#### EXERCISE GOAL
Which lines in the listing below contain the word "interested"? Copy each one.

##### SOURCE RECORDS #####

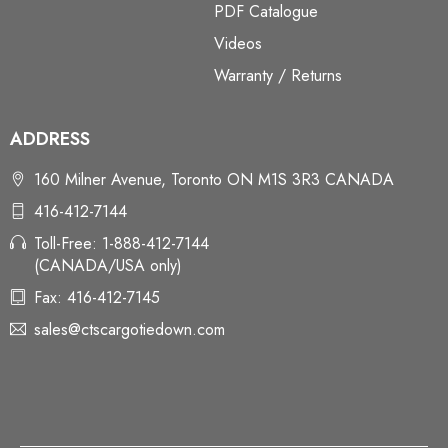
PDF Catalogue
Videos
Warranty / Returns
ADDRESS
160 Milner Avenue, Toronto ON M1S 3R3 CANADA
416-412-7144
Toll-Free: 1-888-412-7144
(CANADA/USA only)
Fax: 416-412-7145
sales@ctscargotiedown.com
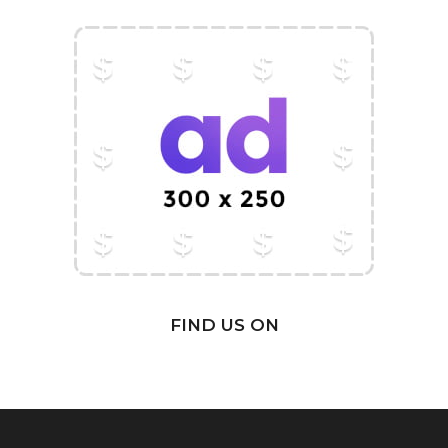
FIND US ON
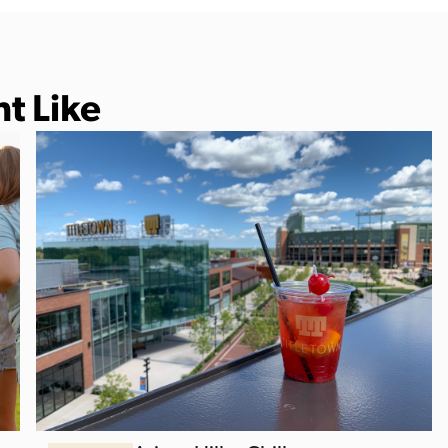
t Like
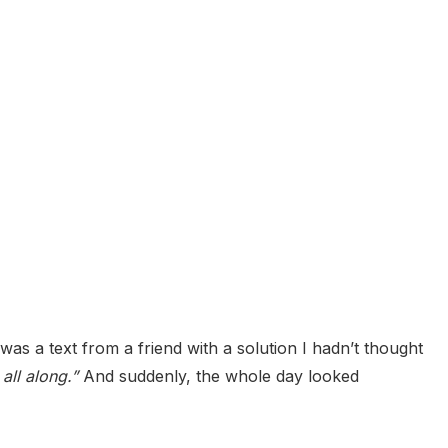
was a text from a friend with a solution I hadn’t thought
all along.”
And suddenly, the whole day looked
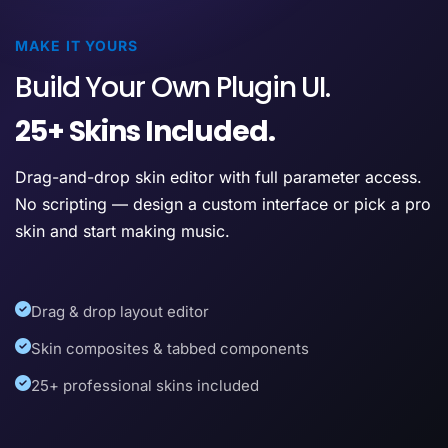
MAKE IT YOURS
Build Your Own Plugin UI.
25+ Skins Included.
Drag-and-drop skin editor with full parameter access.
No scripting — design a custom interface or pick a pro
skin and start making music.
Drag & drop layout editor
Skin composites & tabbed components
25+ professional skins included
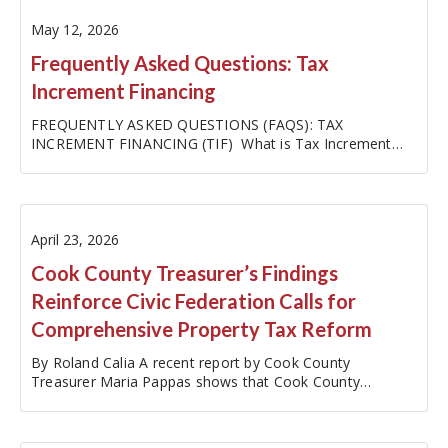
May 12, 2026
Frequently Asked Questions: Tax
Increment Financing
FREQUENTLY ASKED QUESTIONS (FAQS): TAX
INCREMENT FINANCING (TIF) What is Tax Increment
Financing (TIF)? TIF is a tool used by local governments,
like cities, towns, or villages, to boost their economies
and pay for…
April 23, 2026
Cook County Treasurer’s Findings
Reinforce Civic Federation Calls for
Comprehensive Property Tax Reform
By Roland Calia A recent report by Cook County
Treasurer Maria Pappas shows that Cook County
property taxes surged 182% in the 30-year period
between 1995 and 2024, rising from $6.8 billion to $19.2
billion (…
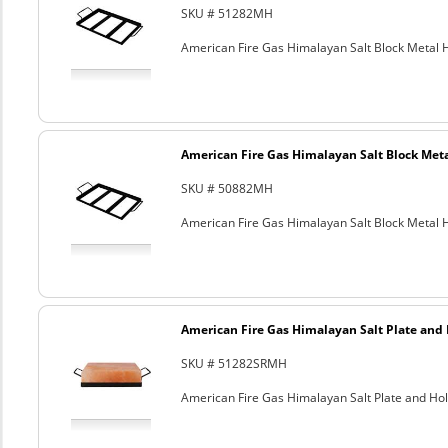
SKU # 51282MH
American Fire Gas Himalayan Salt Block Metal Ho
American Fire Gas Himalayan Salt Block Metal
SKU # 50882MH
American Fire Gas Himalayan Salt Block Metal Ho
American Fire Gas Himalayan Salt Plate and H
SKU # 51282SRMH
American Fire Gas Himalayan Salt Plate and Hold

#####
##### SOURCE RECORDS #####

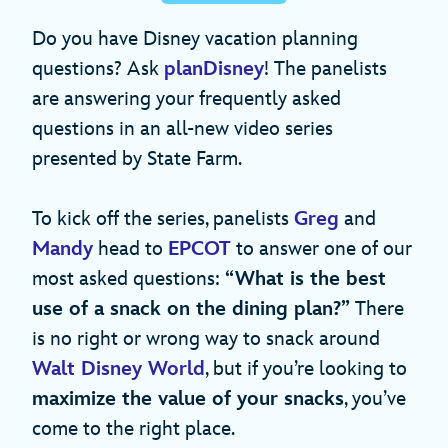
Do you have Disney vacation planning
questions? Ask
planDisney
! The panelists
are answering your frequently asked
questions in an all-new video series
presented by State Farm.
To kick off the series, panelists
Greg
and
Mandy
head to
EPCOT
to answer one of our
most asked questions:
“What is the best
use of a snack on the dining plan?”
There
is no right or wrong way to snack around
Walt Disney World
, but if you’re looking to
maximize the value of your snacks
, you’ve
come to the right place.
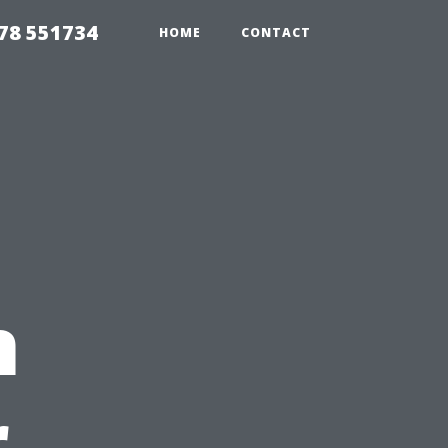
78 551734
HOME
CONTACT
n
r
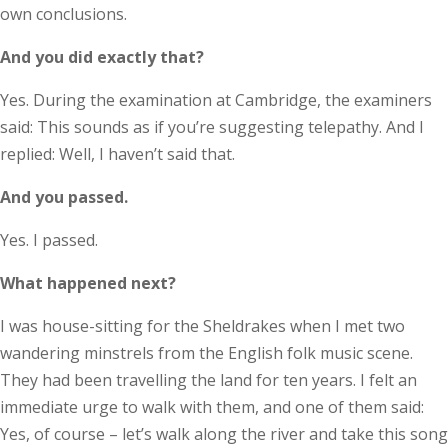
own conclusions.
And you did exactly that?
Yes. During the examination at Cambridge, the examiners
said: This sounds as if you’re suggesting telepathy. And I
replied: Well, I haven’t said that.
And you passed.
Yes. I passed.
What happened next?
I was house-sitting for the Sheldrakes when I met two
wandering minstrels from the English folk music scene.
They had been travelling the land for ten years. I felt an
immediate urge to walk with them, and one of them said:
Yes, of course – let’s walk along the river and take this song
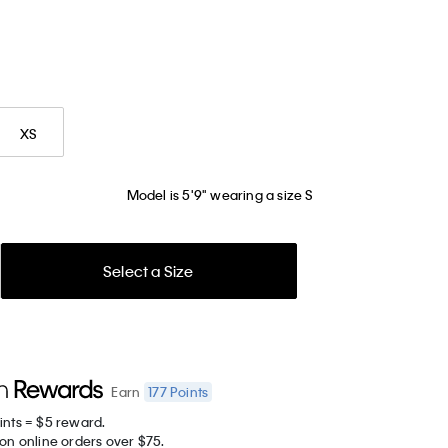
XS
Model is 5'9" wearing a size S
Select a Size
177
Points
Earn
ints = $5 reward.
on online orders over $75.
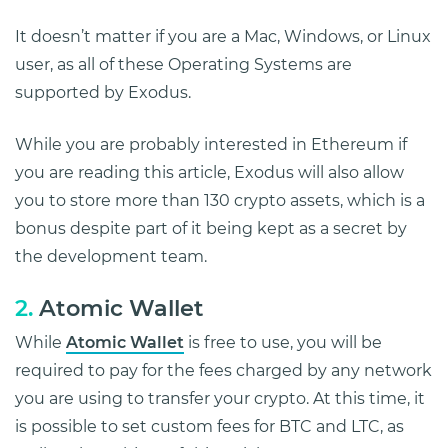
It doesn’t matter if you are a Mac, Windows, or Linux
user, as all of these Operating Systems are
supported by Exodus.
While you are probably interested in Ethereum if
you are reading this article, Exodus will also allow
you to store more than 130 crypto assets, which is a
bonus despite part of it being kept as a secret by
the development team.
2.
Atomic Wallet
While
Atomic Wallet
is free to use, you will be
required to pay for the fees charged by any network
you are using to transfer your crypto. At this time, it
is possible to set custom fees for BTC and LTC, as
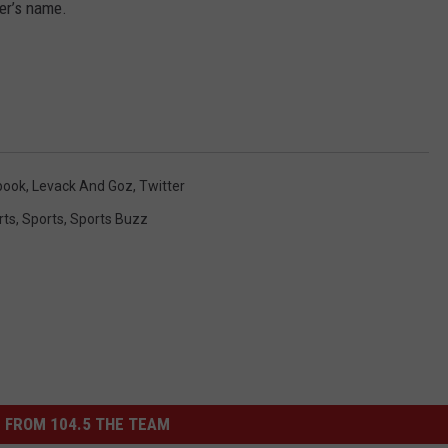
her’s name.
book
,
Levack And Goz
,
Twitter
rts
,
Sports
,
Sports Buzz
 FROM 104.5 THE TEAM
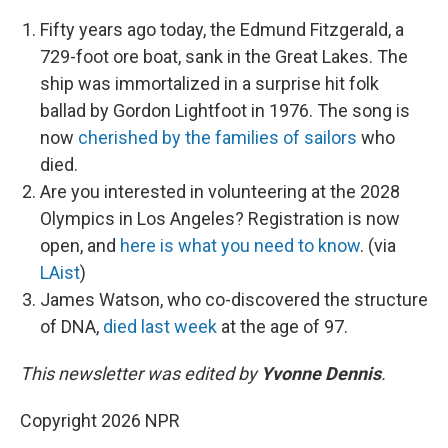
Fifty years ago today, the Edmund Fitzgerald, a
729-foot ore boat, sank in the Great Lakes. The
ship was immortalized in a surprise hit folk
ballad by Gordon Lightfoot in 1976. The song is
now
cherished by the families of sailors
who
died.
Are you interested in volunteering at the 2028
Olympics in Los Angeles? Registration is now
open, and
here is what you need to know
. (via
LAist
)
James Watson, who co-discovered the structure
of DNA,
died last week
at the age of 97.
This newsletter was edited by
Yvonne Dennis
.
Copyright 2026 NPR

#####
##### SOURCE RECORDS #####

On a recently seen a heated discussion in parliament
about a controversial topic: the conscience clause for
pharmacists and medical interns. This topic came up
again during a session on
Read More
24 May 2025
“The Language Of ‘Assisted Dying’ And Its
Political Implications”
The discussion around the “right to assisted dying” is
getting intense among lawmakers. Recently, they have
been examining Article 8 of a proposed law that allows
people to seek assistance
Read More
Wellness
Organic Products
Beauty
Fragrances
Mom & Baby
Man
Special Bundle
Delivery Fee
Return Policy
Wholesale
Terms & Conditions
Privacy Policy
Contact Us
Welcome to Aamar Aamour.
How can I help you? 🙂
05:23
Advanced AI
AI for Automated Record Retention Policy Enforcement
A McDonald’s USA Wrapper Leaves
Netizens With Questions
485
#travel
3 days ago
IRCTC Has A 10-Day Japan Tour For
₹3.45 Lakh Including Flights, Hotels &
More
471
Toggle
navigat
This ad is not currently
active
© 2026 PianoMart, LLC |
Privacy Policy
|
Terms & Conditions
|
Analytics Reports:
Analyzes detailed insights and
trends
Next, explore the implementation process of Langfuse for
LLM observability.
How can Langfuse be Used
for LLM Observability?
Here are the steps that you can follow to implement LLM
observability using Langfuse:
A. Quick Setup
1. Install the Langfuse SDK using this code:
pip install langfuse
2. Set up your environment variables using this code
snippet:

#####

#### ANSWER TO THIS PROBLEM
While you are probably interested in Ethereum if
Are you interested in volunteering at the 2028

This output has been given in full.